- Original film poster
- Directed by: Brian Desmond Hurst
- Screenplay by: Brian Desmond Hurst Roland Kibbee
- Based on: The Playboy of the Western World by John Millington Synge
- Produced by: Michael Killanin Denis O'Dell Brendan Smith
- Starring: Gary Raymond Siobhán McKenna
- Cinematography: Geoffrey Unsworth
- Music by: Seán Ó Riada
- Distributed by: Janus Films
- Release date: 1962;
- Running time: 100 minutes
- Countries: United Kingdom United States
- Language: English

= The Playboy of the Western World (film) =

The Playboy of the Western World is a 1962 film version of the 1907 play written by John Millington Synge. It was directed and co-written by Brian Desmond Hurst and stars Gary Raymond and Siobhán McKenna. Filmed in County Kerry, the film features many of the Abbey Players. The film was produced by the Four Provinces company created in 1952 by Hurst and Michael Morris, 3rd Baron Killanin who had previously produced John Ford’s The Rising of the Moon and Gideon's Day.

==Plot==
A young man from a far away village appears in County Mayo announcing to all and sundry that he has murdered his father with a blow to the head. With the tale growing in the telling, the young man becomes a local hero, until his angry father comes to fetch him home.

==Cast==
- Siobhán McKenna as Pegeen Mike
- Gary Raymond as Christy Mahon
- Elspeth March as The Widow Quinn
- Liam Redmond as Michael James
- Niall MacGinnis as Old Man Mahon

==Production==
The film was shot at Inch Strand on the Dingle Peninsula, County Kerry.
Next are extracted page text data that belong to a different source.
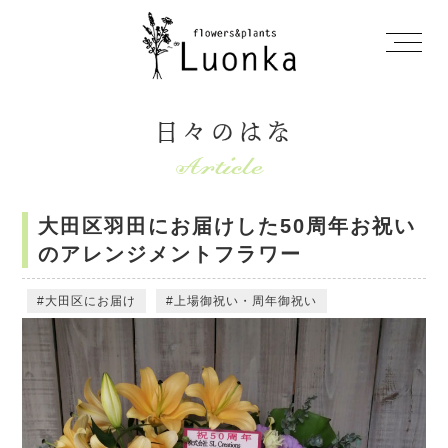
日々のはな
大田区羽田にお届けした50周年お祝い
のアレンジメントフラワー
大田区にお届け
上場御祝い・周年御祝い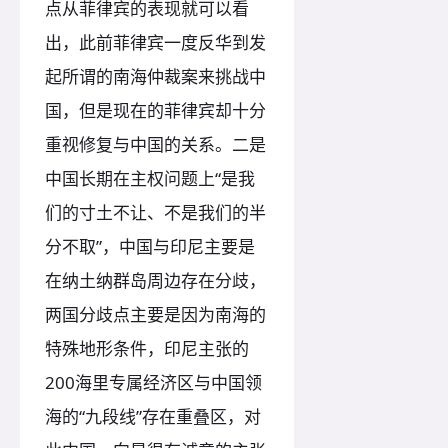
点从菲律宾的表现就可以看
出，此前菲律宾一度反华到发
起所谓的南海仲裁案来挑战中
国，但是现在的菲律宾却十分
重视修复与中国的关系。二是
中国长期在主权问题上“是我
们的寸土不让、不是我们的半
分不取”，中国与印尼主要是
在纳土纳群岛周边存在分歧，
两国分歧点主要是因为南海的
特殊地形条件，印尼主张的
200海里专属经济区与中国领
海的“九段线”存在重叠区，对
William Constable, the art director built a cottage close to the beach.

== Home media ==
After years of unavailability, the film was remastered from the original film elements and released on both DVD and Blu-Ray by Network Distributing in May 2021. The release includes an image gallery, a trailer, and an interview with Gary Raymond recorded in March 2021.